Top of Source information
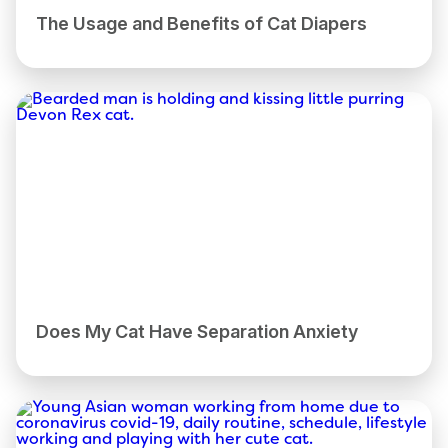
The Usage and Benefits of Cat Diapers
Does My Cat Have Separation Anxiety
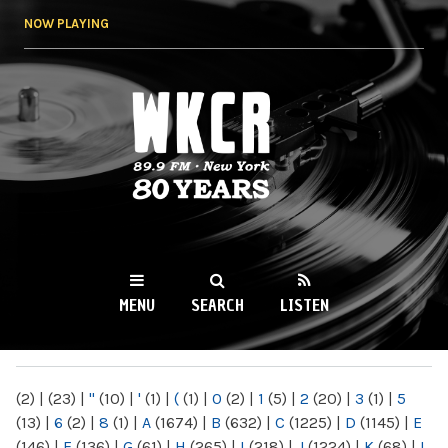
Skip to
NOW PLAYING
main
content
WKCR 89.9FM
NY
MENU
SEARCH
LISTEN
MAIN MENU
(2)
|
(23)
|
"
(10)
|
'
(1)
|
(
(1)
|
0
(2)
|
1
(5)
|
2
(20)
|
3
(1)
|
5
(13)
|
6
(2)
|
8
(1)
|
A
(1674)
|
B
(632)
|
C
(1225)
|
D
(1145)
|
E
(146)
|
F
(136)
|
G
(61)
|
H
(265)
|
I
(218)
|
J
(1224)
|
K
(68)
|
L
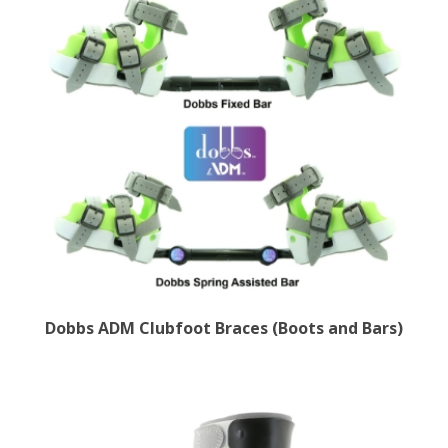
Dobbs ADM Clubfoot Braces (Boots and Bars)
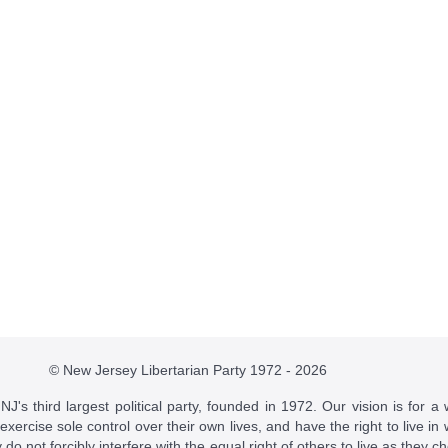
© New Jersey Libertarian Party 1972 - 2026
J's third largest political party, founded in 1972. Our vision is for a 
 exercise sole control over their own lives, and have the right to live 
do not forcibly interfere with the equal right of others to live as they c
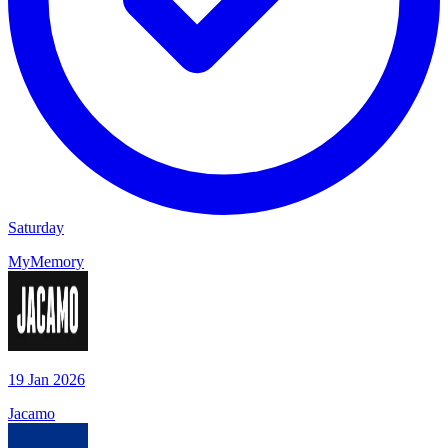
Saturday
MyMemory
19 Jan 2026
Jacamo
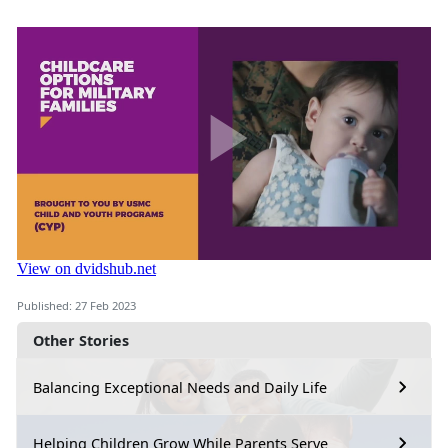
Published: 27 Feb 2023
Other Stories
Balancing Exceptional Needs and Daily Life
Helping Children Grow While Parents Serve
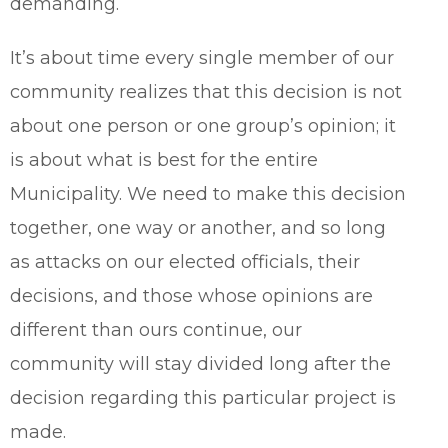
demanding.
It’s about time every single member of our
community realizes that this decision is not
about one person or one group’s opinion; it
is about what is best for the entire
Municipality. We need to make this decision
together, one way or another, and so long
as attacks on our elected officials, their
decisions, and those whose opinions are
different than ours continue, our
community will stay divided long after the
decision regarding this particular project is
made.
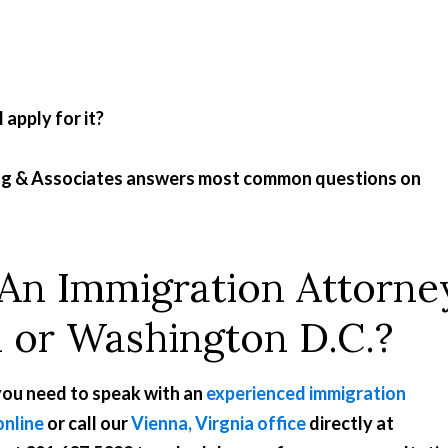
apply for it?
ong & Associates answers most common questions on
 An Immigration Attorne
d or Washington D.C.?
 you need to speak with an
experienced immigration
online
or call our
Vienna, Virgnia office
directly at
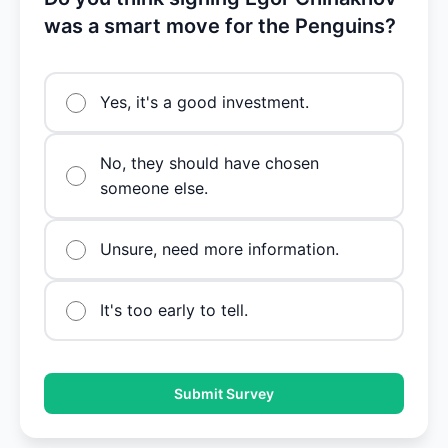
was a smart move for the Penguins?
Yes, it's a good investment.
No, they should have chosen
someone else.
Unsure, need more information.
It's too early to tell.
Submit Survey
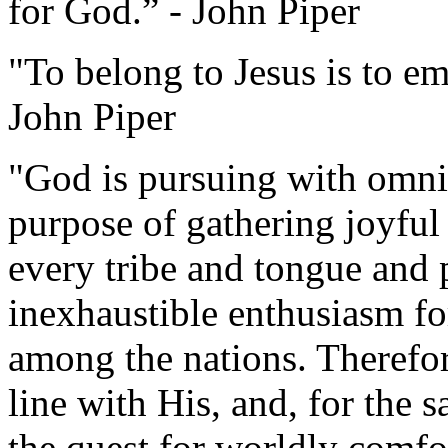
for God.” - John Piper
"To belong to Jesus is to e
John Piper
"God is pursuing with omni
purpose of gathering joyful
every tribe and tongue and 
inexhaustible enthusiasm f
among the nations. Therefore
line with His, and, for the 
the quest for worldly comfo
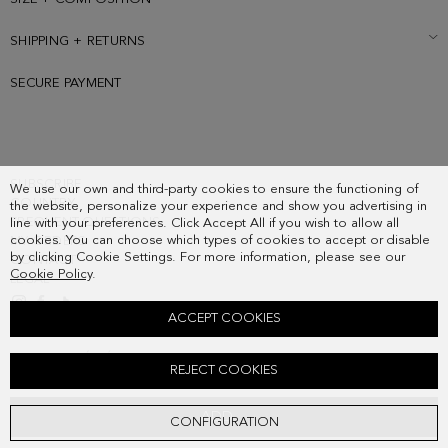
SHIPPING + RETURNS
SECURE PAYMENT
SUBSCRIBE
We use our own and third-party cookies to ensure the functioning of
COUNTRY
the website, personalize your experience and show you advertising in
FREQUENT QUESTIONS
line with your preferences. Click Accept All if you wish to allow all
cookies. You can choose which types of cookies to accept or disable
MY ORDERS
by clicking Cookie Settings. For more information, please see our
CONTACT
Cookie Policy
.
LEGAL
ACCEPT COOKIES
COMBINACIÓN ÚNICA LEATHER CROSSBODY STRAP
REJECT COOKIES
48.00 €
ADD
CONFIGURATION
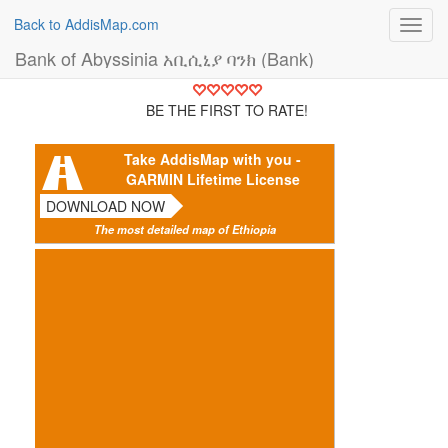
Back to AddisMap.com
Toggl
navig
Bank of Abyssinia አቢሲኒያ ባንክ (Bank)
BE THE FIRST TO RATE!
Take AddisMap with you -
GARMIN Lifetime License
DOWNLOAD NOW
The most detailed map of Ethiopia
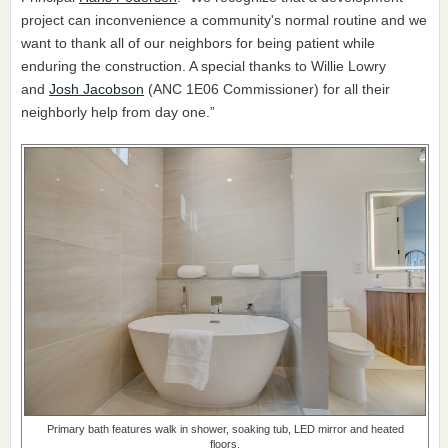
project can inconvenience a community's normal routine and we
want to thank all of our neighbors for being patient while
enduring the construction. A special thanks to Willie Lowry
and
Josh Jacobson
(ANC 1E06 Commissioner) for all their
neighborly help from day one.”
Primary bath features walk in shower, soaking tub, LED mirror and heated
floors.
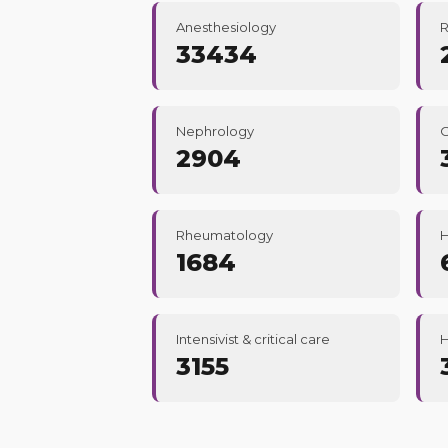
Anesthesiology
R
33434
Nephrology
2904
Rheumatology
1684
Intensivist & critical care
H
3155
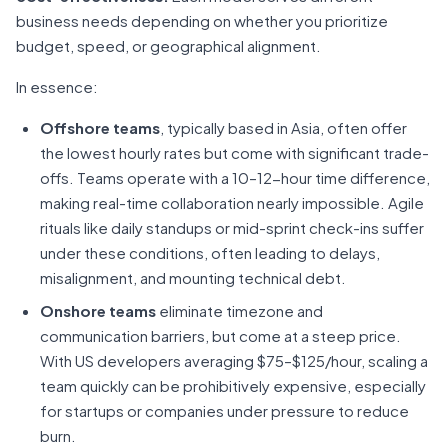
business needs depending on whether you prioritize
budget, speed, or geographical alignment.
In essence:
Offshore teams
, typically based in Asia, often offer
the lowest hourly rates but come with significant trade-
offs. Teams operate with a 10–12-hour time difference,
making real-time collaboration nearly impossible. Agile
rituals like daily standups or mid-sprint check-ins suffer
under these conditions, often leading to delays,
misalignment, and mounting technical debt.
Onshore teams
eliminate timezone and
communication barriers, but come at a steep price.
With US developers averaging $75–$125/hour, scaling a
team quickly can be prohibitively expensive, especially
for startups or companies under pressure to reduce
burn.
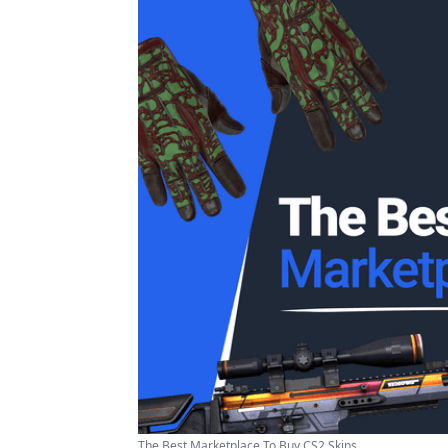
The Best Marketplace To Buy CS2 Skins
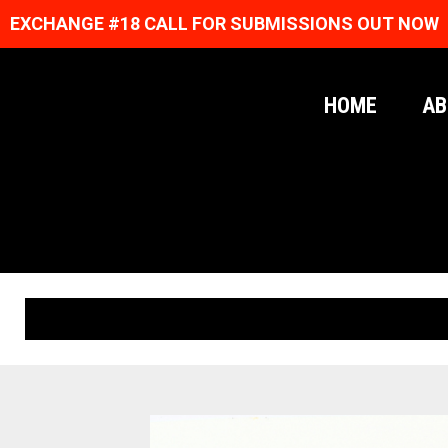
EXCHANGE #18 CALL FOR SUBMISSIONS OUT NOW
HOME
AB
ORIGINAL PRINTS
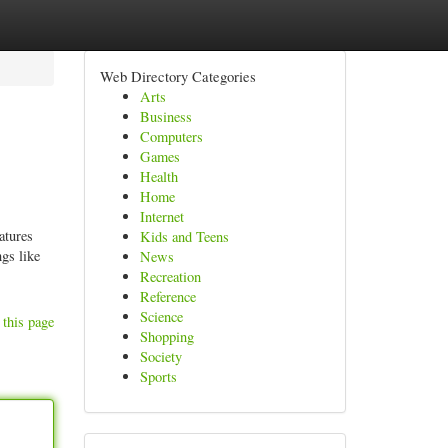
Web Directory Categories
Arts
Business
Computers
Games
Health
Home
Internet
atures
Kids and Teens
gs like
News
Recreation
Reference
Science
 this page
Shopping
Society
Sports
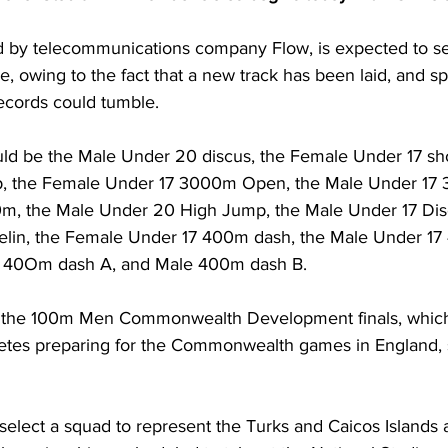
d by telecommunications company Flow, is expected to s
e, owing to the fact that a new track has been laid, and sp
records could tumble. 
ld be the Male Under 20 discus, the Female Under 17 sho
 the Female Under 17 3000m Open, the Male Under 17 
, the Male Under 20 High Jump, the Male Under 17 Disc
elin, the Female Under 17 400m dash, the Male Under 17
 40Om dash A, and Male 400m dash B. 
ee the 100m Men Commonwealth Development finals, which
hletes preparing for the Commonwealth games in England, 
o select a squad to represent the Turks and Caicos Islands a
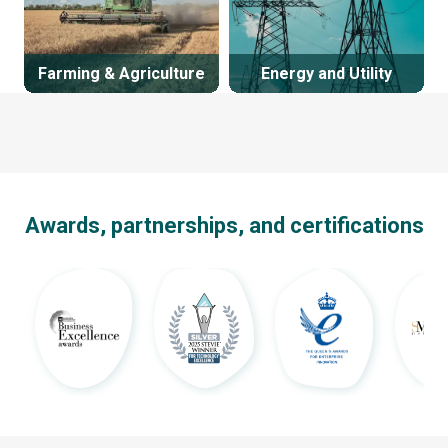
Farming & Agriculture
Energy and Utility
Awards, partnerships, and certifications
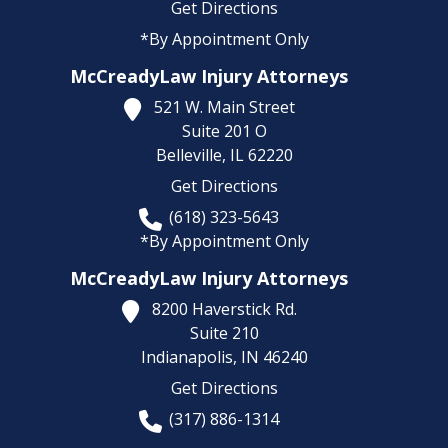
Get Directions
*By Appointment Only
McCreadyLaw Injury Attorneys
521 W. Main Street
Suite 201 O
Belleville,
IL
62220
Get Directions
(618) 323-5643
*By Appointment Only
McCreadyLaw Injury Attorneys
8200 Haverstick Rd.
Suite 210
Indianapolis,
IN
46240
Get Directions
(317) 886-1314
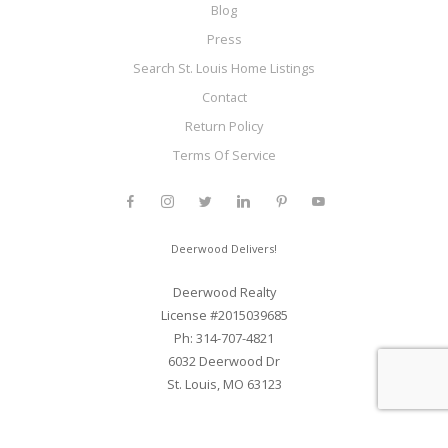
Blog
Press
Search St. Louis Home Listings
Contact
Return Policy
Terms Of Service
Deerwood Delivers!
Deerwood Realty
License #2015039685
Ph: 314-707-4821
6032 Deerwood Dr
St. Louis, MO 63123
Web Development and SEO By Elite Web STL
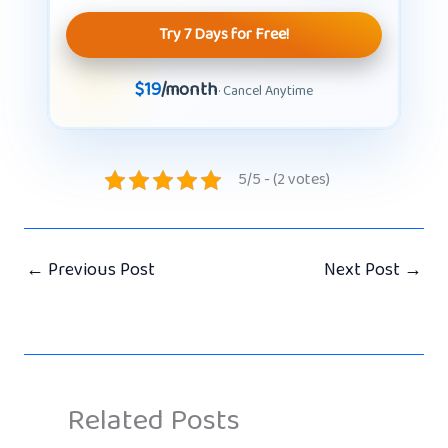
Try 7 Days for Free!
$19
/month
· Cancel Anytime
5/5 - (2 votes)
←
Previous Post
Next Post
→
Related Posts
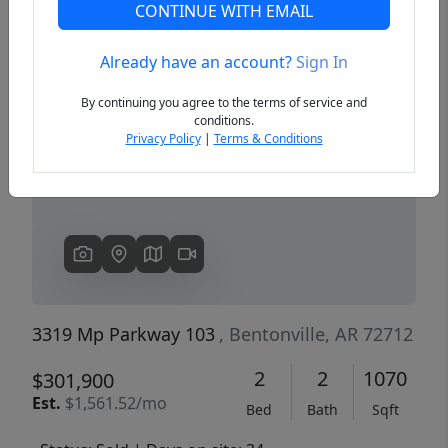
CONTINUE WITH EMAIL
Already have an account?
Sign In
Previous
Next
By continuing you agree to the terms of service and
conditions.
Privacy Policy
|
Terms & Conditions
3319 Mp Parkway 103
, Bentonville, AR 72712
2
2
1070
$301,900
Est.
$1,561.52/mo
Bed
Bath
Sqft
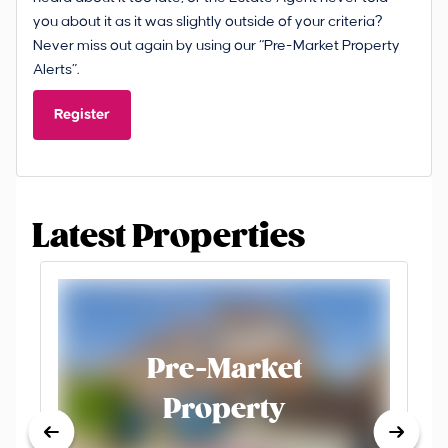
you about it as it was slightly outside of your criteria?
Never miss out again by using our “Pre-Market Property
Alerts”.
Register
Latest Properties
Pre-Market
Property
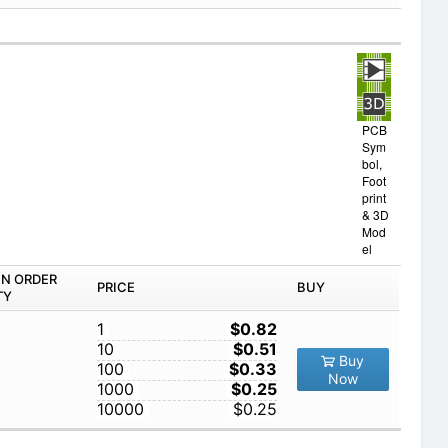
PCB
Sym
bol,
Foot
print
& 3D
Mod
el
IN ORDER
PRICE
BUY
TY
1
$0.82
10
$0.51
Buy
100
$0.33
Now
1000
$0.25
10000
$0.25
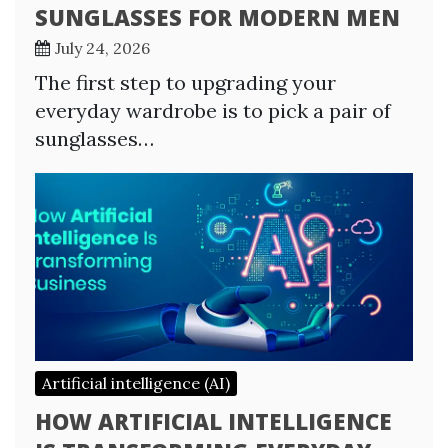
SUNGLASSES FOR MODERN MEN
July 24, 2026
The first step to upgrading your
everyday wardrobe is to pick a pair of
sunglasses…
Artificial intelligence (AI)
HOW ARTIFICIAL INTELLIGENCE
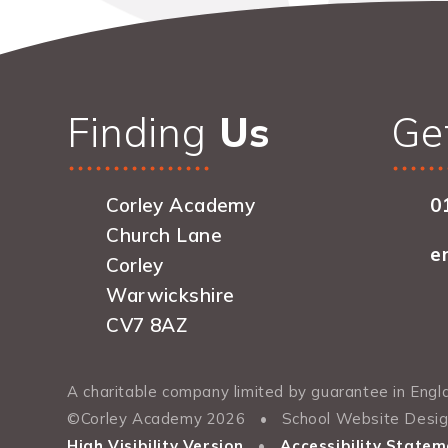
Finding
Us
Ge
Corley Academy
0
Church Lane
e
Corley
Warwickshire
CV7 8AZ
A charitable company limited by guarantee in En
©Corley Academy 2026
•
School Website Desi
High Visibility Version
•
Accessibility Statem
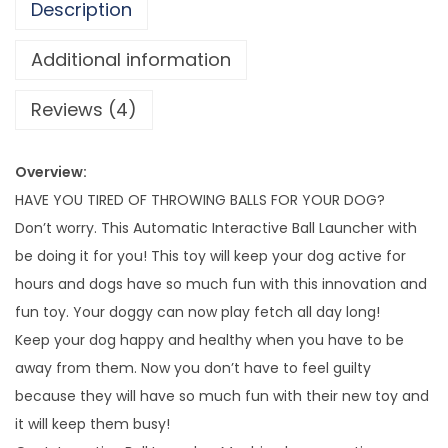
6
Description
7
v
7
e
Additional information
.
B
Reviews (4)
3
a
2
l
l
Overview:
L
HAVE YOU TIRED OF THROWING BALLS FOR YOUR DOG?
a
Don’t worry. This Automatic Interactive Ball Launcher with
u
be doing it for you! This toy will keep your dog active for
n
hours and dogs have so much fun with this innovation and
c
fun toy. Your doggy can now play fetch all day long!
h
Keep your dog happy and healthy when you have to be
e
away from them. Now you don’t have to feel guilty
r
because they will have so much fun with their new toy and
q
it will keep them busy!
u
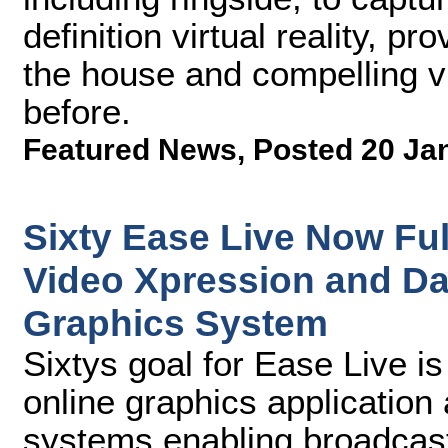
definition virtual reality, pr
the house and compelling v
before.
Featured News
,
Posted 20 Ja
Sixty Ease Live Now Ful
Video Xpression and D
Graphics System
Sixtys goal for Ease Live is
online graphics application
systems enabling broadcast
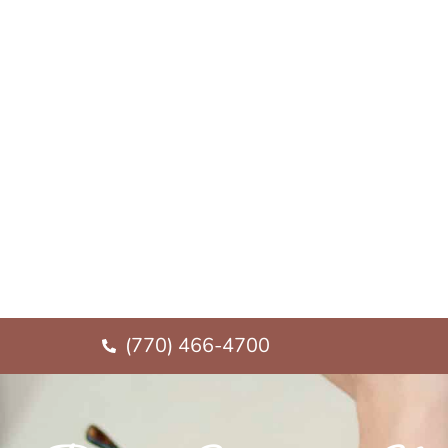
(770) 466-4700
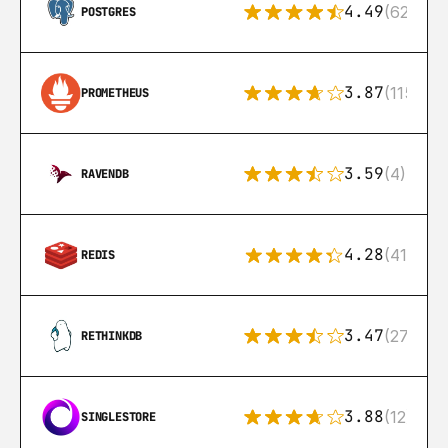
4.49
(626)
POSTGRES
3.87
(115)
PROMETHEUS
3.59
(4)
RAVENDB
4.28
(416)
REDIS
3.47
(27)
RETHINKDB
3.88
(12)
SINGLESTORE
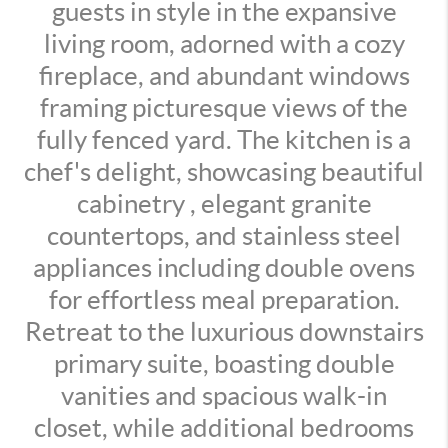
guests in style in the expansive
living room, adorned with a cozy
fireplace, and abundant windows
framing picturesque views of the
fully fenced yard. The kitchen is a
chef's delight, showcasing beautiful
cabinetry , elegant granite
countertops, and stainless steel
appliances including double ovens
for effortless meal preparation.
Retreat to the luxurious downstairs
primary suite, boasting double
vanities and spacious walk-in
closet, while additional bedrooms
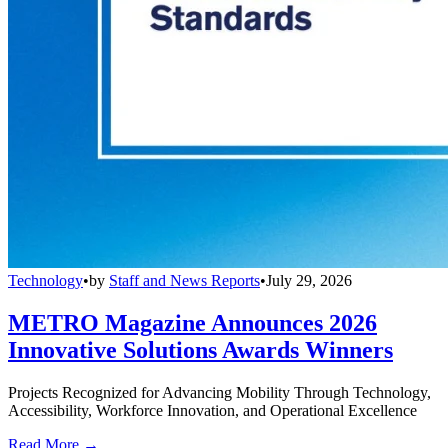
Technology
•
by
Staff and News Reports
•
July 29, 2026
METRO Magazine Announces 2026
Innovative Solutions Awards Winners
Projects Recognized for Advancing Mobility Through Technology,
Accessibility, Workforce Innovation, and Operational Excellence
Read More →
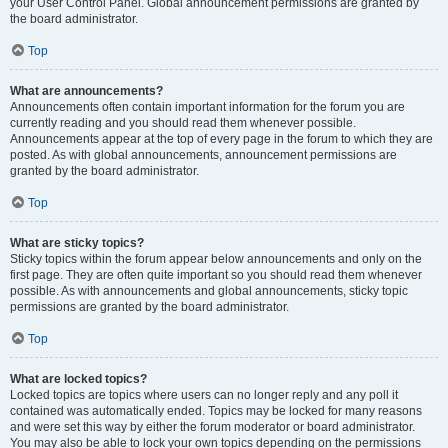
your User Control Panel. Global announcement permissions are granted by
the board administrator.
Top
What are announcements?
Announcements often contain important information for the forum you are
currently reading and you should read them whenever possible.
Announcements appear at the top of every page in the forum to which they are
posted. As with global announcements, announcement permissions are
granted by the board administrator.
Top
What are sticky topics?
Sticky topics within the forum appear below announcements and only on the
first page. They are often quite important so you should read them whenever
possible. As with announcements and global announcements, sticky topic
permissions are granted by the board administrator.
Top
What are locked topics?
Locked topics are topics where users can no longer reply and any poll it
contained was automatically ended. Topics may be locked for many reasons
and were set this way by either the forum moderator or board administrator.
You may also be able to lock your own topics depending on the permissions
Bottom of Source information
- Problem statement
Identify all lines in the records above with the word "whenever".

- Reply
currently reading and you should read them whenever possible.
first page. They are often quite important so you should read them whenever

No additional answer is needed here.